The vexatious nature of spyware apps has made the identities of their developers often shied away from public view, as to shield them from the reputational and legal risks of creating apps considered a crime in many countries. This leak revealed the maker behind LetMeSpy, a Krakow-based company named Radeal. Recently exposed chief executive and developer Rafal Lidwin still hasn’t made any statements regarding LetMeSpy’s data breach.
Shutting Down
Despite no statements made, the team behind LetMeSpy has taken quick and direct action. The company revealed on its website that its spyware service will permanently shut down and cease operations by the end of August. LetMeSpy’s website is still accessible but no longer provides the option to download the spyware app. LetMeSpy is also blocking users who already own the app from logging in or signing up with new accounts.
LetMeSpy is only the latest spyware operation to shut down in the past year due to data exposure. Spyware app SpyTrac, marketed under the guise of parental control with over a million user records in its database, has also recently shut down.
The spyware was operated by a tech company named Support King, which had previously faced trouble with its flagship spyware maker SpyFone. SpyFone apparently “secretly harvested and shared data on people’s physical movements, phone use, and online activities through a hidden device hack.” This privacy breach led to The Federal Trade Commission banning SpyFone. It seems Support King didn’t learn from its mistake, and now both SpyTrac and Support King has been shut down.
These incidents only further instill our doubts about spyware apps’ safety and reliability. I don’t think it is far-fetched to say that until spyware developers manage to find a way to protect their users from data breaches and privacy risks, the creation of spyware apps will remain extremely questionable. Ethics are a different question, answered to each their own.
Funding News
Protect AI Raises $35 Million
Seattle-based cybersecurity startup Protect AI supports artificial intelligence and machine learning-focused companies by protecting their code.
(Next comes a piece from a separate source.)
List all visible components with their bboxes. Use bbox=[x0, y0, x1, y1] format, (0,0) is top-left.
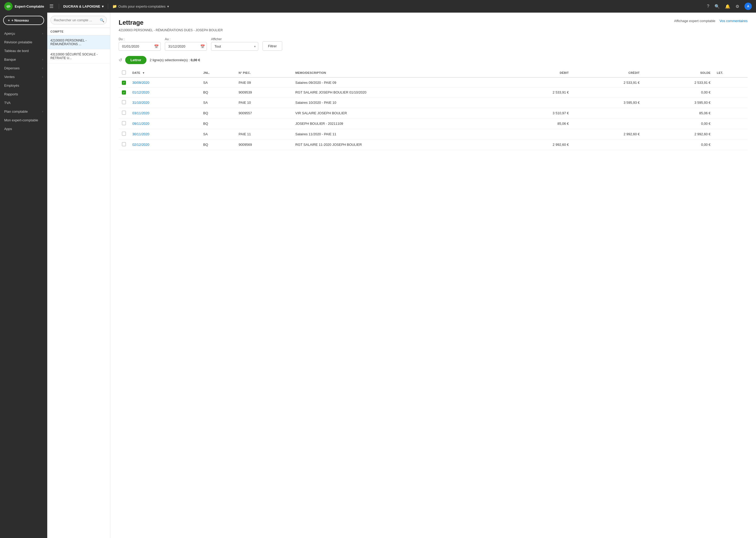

Protect AI has recently raised $35 million in its Series A funding and is dedicated to further support companies delving into AI and machine learning. According to CEO Ian Swanson, AI’s rapid adoption comes with elevated risks, and it is crucial for anyone wanting to play in the field to maintain and understand it. This is what Protect AI aims to help companies do.
The startup sells software for companies, mainly in the finance, healthcare, life sciences, energy, government, and tech industry, to monitor layers and components of their machine learning systems, helping them detect potential violations and logging information during attacks.
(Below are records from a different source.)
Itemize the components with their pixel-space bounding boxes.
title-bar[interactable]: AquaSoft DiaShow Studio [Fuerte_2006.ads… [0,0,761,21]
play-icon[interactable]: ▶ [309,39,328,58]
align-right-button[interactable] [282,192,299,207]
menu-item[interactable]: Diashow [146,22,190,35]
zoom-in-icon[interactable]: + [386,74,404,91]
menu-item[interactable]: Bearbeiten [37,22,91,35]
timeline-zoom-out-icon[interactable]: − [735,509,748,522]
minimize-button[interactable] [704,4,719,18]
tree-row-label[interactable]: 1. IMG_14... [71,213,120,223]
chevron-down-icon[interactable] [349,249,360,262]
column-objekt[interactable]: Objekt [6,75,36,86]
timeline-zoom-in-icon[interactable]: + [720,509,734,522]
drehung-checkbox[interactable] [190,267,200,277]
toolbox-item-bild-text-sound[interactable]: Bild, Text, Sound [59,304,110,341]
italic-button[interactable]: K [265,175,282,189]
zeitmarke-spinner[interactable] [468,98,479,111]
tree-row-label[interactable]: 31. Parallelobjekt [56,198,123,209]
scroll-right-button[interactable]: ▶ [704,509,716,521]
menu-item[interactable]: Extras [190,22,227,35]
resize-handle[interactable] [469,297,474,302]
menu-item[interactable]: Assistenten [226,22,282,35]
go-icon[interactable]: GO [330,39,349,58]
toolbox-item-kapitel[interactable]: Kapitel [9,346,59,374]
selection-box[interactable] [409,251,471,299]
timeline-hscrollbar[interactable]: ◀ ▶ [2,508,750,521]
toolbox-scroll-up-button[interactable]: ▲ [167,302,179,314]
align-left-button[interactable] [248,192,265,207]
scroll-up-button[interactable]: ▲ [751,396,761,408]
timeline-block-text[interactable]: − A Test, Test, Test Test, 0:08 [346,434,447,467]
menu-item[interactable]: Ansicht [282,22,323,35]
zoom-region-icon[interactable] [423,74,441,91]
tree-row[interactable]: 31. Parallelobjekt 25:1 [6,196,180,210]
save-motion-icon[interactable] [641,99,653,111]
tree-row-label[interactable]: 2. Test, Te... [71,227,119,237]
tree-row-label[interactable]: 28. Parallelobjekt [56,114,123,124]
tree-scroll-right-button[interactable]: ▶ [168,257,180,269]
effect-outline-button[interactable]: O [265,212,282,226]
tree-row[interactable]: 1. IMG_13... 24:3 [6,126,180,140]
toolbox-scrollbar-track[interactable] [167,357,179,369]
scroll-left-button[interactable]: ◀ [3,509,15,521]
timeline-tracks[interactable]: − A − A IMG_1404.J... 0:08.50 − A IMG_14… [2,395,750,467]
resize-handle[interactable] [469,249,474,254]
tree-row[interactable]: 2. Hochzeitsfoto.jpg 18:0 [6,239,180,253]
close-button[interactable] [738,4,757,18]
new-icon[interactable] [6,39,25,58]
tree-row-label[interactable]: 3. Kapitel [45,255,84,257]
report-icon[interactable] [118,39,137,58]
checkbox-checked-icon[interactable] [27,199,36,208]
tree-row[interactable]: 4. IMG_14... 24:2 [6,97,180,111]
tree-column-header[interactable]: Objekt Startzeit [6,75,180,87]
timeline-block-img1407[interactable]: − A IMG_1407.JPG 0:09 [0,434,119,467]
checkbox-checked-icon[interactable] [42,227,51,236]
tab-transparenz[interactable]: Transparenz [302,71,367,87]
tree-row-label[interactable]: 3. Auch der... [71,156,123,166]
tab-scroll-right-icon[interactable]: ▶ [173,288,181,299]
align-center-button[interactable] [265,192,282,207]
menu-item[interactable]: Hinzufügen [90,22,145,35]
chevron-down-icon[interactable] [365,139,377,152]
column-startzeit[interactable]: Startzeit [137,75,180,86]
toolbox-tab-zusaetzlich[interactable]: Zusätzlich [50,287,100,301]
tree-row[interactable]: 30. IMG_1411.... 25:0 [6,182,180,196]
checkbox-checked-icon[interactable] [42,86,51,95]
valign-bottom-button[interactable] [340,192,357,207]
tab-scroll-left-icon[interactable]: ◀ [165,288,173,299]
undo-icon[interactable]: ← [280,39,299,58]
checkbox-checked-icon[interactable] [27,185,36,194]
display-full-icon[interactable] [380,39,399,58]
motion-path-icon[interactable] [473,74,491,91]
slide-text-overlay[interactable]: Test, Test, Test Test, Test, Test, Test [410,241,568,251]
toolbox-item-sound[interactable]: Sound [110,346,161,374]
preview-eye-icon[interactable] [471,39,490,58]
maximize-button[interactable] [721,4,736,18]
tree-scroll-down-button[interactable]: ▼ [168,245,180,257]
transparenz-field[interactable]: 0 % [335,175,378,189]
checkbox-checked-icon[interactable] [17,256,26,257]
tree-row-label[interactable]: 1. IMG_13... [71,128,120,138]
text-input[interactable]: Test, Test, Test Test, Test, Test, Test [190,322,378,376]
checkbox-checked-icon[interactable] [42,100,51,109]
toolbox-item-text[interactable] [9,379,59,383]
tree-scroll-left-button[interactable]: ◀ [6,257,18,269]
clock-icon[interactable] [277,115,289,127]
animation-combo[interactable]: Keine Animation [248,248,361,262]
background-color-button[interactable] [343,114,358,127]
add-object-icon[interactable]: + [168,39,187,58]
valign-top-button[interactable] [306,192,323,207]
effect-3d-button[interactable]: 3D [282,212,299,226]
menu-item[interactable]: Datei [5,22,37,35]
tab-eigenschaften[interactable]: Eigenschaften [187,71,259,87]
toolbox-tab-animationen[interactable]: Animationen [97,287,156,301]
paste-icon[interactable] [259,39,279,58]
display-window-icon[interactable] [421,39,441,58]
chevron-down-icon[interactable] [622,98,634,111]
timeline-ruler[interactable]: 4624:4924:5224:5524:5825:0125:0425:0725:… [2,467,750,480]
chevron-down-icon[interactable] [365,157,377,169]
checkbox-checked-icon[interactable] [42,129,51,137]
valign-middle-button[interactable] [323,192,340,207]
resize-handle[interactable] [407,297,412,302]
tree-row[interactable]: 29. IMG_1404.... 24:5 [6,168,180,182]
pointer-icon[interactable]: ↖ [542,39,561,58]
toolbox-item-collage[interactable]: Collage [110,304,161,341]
Protect AI’s flagship product is AI radar, a software that creates a machine learning bill of materials (BOM)* to track a company’s “software supply chain” components, like operation tools, platforms, models, data, services, and cloud infrastructure.
*BOM: Bill of Materials, an extensive list of raw materials, components, and instructions required to construct, manufacture, or repair a product or service.
Photo Courtesy of Protect AI
The 25-personnel startup’s Series A was led by Evolution Equity Partners, supported by Salesforce Ventures, Acrew Capital, Boldstart Ventures, Knollwood Capital, and Pelion Ventures. After raising its $13.5 million seed round last December, Protect AI has raised a total of $48.5 million.